▶ _TASK DESCRIPTION_
In this exercise, return the whole listing exactly, excluding any images.

▶ _PROVIDED DATA_
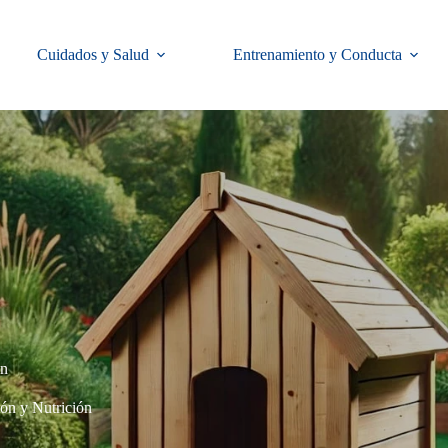
Cuidados y Salud
Entrenamiento y Conducta
ón
ón y Nutrición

▶ _WRITTEN ANSWER_
Cuidados y Salud
Entrenamiento y Conducta
ón
ón y Nutrición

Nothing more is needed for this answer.